We'll go back to the pieces of eight. I remember what two bits means; really not so long ago.

BigJim's picture

One of the biggest is that the Central Banks (and essentially no one else) have big hordes of silver holdings with which to dump in the market to thwart silver's rise.

No they don't, at least, not from what I've read. All the (big) short positions are naked.... they flood the market with paper silver. This is why the shrivelling supplies for delivery at Comex are such a big deal.

Mr Lennon Hendrix's picture

The fiat ponzi can only hold sway over the economy until finite resources have their respected output peak.  Gold production has peaked, as has platinum, oil may be peaking now, and silver is around the corner.  Gold trades instead of fiat (which is how gold trades with the stronger of the two tiered fiat- euro and dollar.  Silver and oil trade inversely.  The trade has been steady thusfar, but when supply falls across the finite resource board, the move will end the fiat based ponzi economy.

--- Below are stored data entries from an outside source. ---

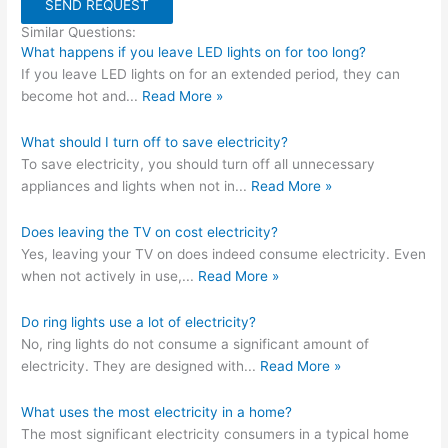
SEND REQUEST
Similar Questions:
What happens if you leave LED lights on for too long?
If you leave LED lights on for an extended period, they can
become hot and
...
Read More »
What should I turn off to save electricity?
To save electricity, you should turn off all unnecessary
appliances and lights when not in
...
Read More »
Does leaving the TV on cost electricity?
Yes, leaving your TV on does indeed consume electricity. Even
when not actively in use,
...
Read More »
Do ring lights use a lot of electricity?
No, ring lights do not consume a significant amount of
electricity. They are designed with
...
Read More »
What uses the most electricity in a home?
The most significant electricity consumers in a typical home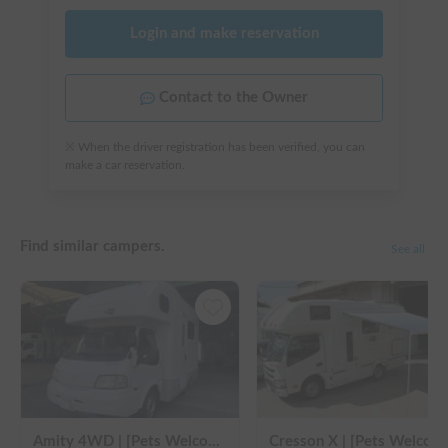
Login and make reservation
Contact to the Owner
※ When the driver registration has been verified, you can
make a car reservation.
Find similar campers.
See all
Amity 4WD | [Pets Welcome 🐶] Free delivery from Kansai Airport! The "Amity" with part-time 4WD ensures safe driving even on snowy roads 🚐✨
Cresson X | [Pets Welcome 🐶] Free delive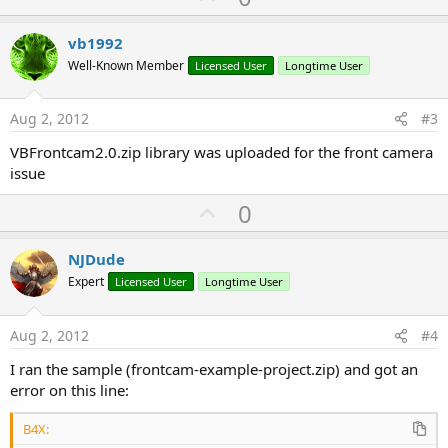
p
v
vb1992
o
Well-Known Member
Licensed User
Longtime User
t
e
Aug 2, 2012
#3
VBFrontcam2.0.zip library was uploaded for the front camera
issue
U
0
p
v
NJDude
o
Expert
Licensed User
Longtime User
t
e
Aug 2, 2012
#4
I ran the sample (frontcam-example-project.zip) and got an
error on this line:
B4X: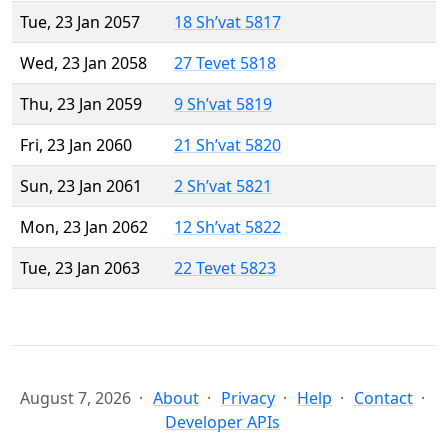
Tue, 23 Jan 2057
18 Sh’vat 5817
Wed, 23 Jan 2058
27 Tevet 5818
Thu, 23 Jan 2059
9 Sh’vat 5819
Fri, 23 Jan 2060
21 Sh’vat 5820
Sun, 23 Jan 2061
2 Sh’vat 5821
Mon, 23 Jan 2062
12 Sh’vat 5822
Tue, 23 Jan 2063
22 Tevet 5823
August 7, 2026
About
Privacy
Help
Contact
Developer APIs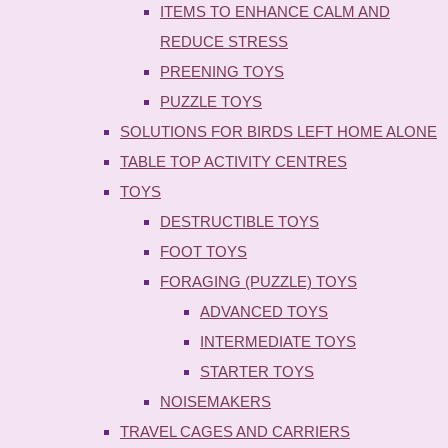
ITEMS TO ENHANCE CALM AND
REDUCE STRESS
PREENING TOYS
PUZZLE TOYS
SOLUTIONS FOR BIRDS LEFT HOME ALONE
TABLE TOP ACTIVITY CENTRES
TOYS
DESTRUCTIBLE TOYS
FOOT TOYS
FORAGING (PUZZLE) TOYS
ADVANCED TOYS
INTERMEDIATE TOYS
STARTER TOYS
NOISEMAKERS
TRAVEL CAGES AND CARRIERS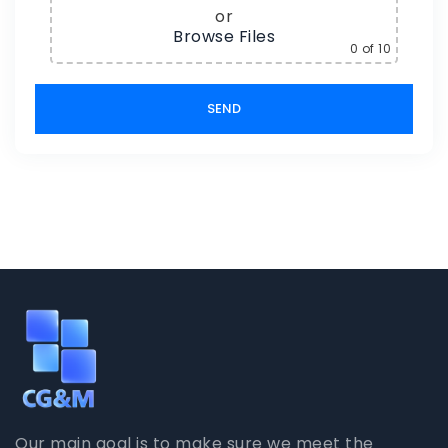
or
Browse Files
0
of 10
Our main goal is to make sure we meet the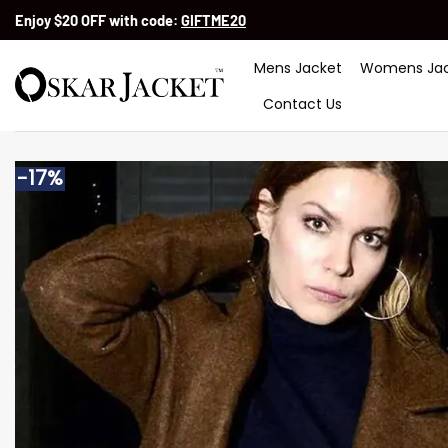
Skip
Enjoy $20 OFF with code:
GIFTME20
to
content
Mens Jacket
Womens Jac
Contact Us
-17%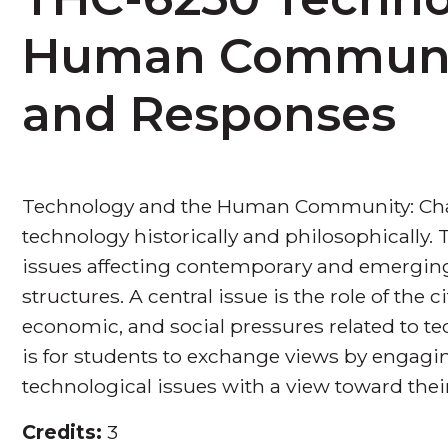
Human Communit
and Responses
Technology and the Human Community: Chal
technology historically and philosophically.
issues affecting contemporary and emerging 
structures. A central issue is the role of the c
economic, and social pressures related to te
is for students to exchange views by engagi
technological issues with a view toward their
Credits:
3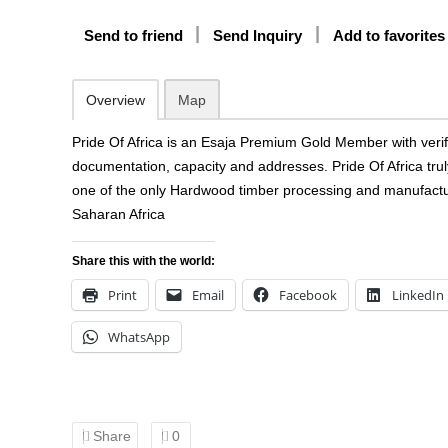
Send to friend
Send Inquiry
Add to favorites
Overview
Map
Pride Of Africa is an Esaja Premium Gold Member with verifi
documentation, capacity and addresses. Pride Of Africa trul
one of the only Hardwood timber processing and manufactu
Saharan Africa
Share this with the world:
Print
Email
Facebook
LinkedIn
WhatsApp
Share
0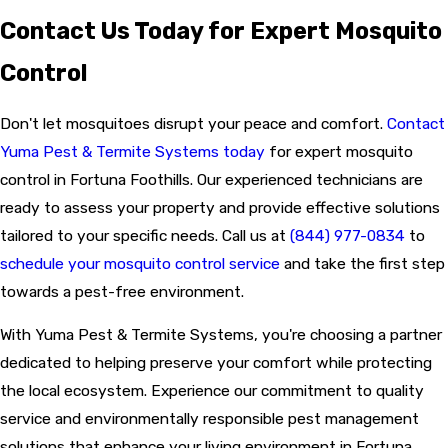
Contact Us Today for Expert Mosquito
Control
Don't let mosquitoes disrupt your peace and comfort.
Contact
Yuma Pest & Termite Systems today
for expert mosquito
control in Fortuna Foothills. Our experienced technicians are
ready to assess your property and provide effective solutions
tailored to your specific needs. Call us at
(844) 977-0834
to
schedule your mosquito control service
and take the first step
towards a pest-free environment.
With Yuma Pest & Termite Systems, you're choosing a partner
dedicated to helping preserve your comfort while protecting
the local ecosystem. Experience our commitment to quality
service and environmentally responsible pest management
solutions that enhance your living environment in Fortuna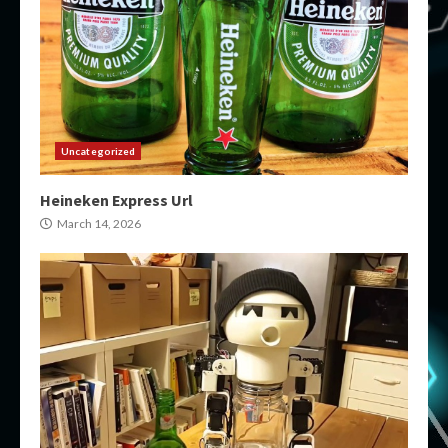
Uncategorized
Heineken Express Url
March 14, 2026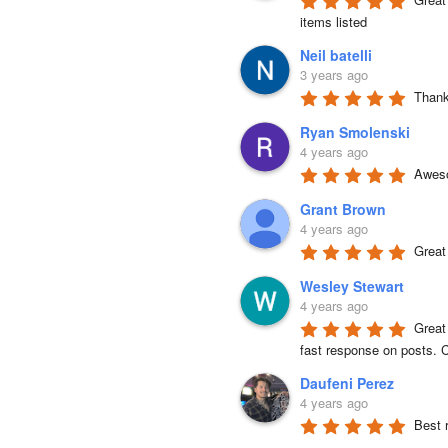
items listed
Neil batelli
3 years ago
Thank 
Ryan Smolenski
4 years ago
Aweso
Grant Brown
4 years ago
Great
Wesley Stewart
4 years ago
Great
fast response on posts. C
Daufeni Perez
4 years ago
Best 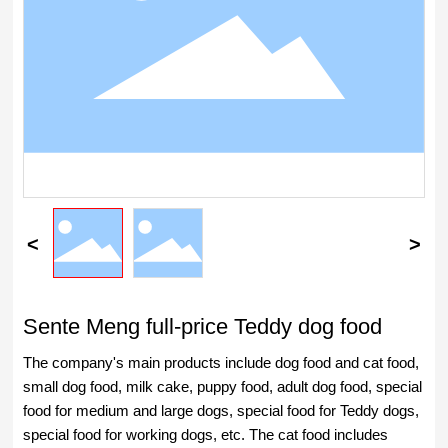
Sente Meng full-price Teddy dog food
The company's main products include dog food and cat food,
small dog food, milk cake, puppy food, adult dog food, special
food for medium and large dogs, special food for Teddy dogs,
special food for working dogs, etc. The cat food includes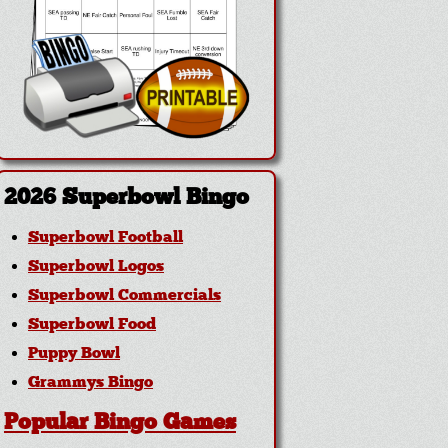
2026 Superbowl Bingo
Superbowl Football
Superbowl Logos
Superbowl Commercials
Superbowl Food
Puppy Bowl
Grammys Bingo
Popular Bingo Games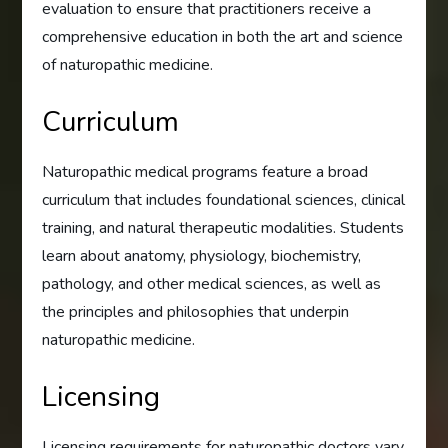
evaluation to ensure that practitioners receive a
comprehensive education in both the art and science
of naturopathic medicine.
Curriculum
Naturopathic medical programs feature a broad
curriculum that includes foundational sciences, clinical
training, and natural therapeutic modalities. Students
learn about anatomy, physiology, biochemistry,
pathology, and other medical sciences, as well as
the principles and philosophies that underpin
naturopathic medicine.
Licensing
Licensing requirements for naturopathic doctors vary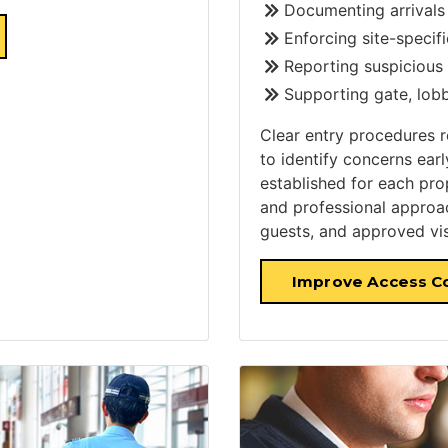
Documenting arrivals
Enforcing site-specif
Reporting suspicious 
Supporting gate, lobb
Clear entry procedures 
to identify concerns ear
established for each pro
and professional approa
guests, and approved vis
Improve Access C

The Fundamental Problem with Oil Prices:'s picture

Yea Yea, none of this crap were evident at the start of the commodities bull market 10 years ago, !!!!! its the debt , and gold remains the leading indicator

slewie the pi-rat's picture

and these are just white swans. 

how many dumbass things will the freaking banksters doodoo before lunch, tomorrow?  plenty!

The Answer Is 42's picture

Gold may be an exception, but industrial metals will not rebound any time soon because

1. QE3 will not happen unless and until Euro or another crisis provides cover, and

2. EM growth story is coming to an end, again.

topcallingtroll's picture

Yeah I have always said brazil is a long term hold. Three percent dividend yield is not bad. I dont mind dollar averaging down if it happens.

Brazil has the most transperancy and the most open economy of the BRIC, amazing what that says about the RIC economies. It is also better diversified.

I would love to see ten percent dividend yields again. Probably will never happen.